Paul climbed to his feet and stood over Ferdie with his fists clenched.
"Am I the psychiatric registrar here, or are you? Remember, I've dealt with this man before and you haven't. I say he needs to go back at the earliest possible moment to his regular therapist and the hospital he's been in before!"
His swarthy Iberian face paling, Ferdie also rose. He said with equal force, "And I happen to be the medical officer on duty here. I am not going to send my one and only available ambulance all the way to London with one patient on your say-so!"
"Then I'll just have to get someone to come up here and fetch him!"
"You do that," Ferdie said, swinging on his heel and marching towards the door. "That, thank goodness, will be no concern of mine!"
Paul stood aghast as the door slammed. He had never before seen the normally imperturbable Guianese even mildly annoyed. The implications were terrifying.

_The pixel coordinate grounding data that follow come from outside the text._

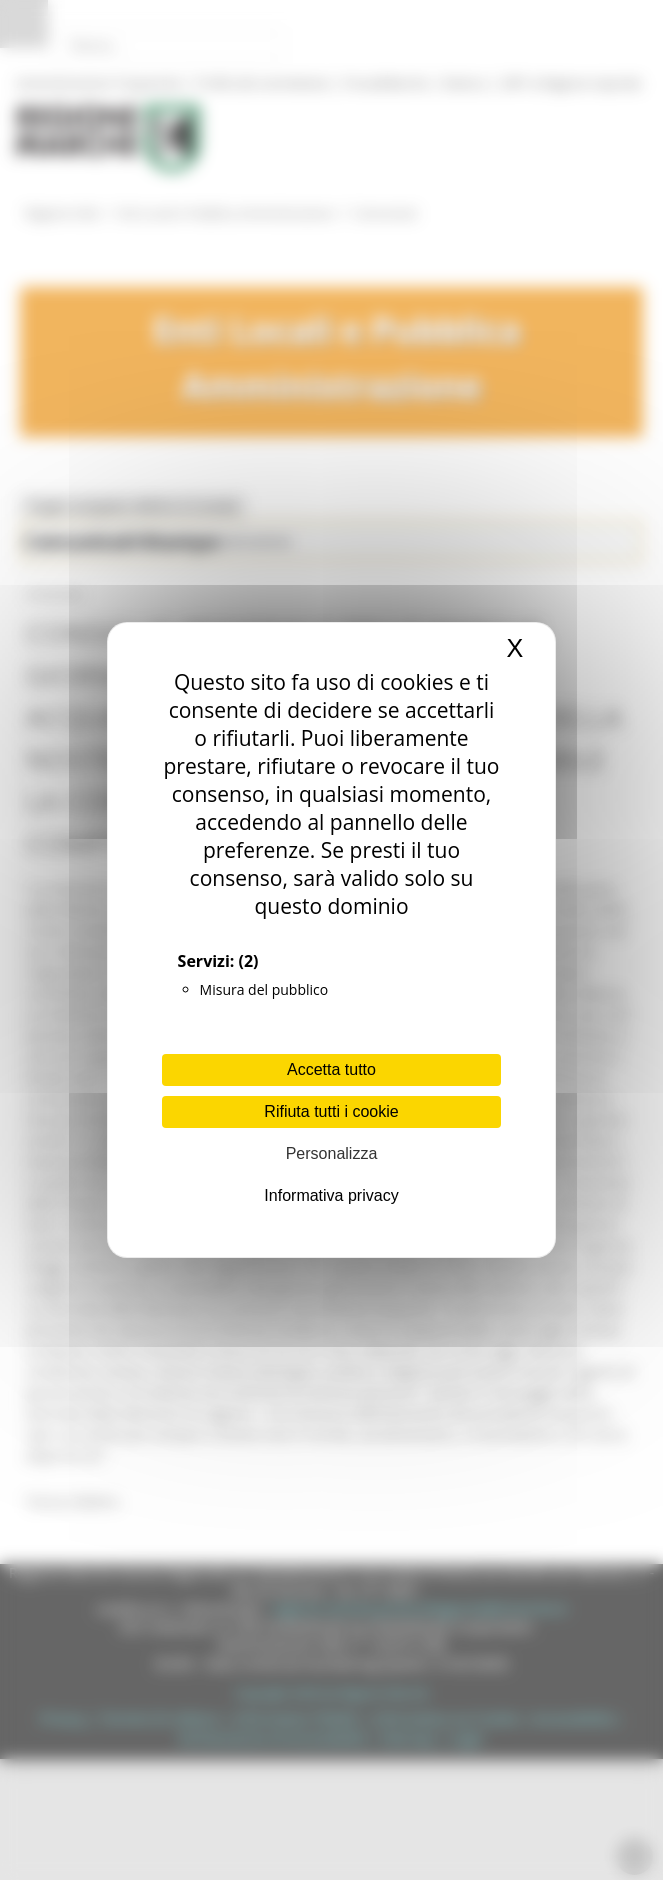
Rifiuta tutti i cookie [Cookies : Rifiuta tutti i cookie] (331, 1111)
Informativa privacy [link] (331, 1195)
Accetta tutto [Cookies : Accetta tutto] (331, 1069)
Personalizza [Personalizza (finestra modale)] (332, 1153)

-- He believes the story Maurice told him. He thinks I'm lying and want to get Maurice away before I'm found out. Is he going to put it all in the admission report? I'm done for, I'm ruined. God damn you, Urchin, parading around naked for Maurice to see.
That thought washed away in another surge of actually painful desire. When he recovered, he found to his horror that he had been picturing himself going to the dispensary and drawing a hypodermic secretly, thrusting it into Maurice's heart to inject a bubble of air at a point where the bruise would conceal the mark from casual inspection.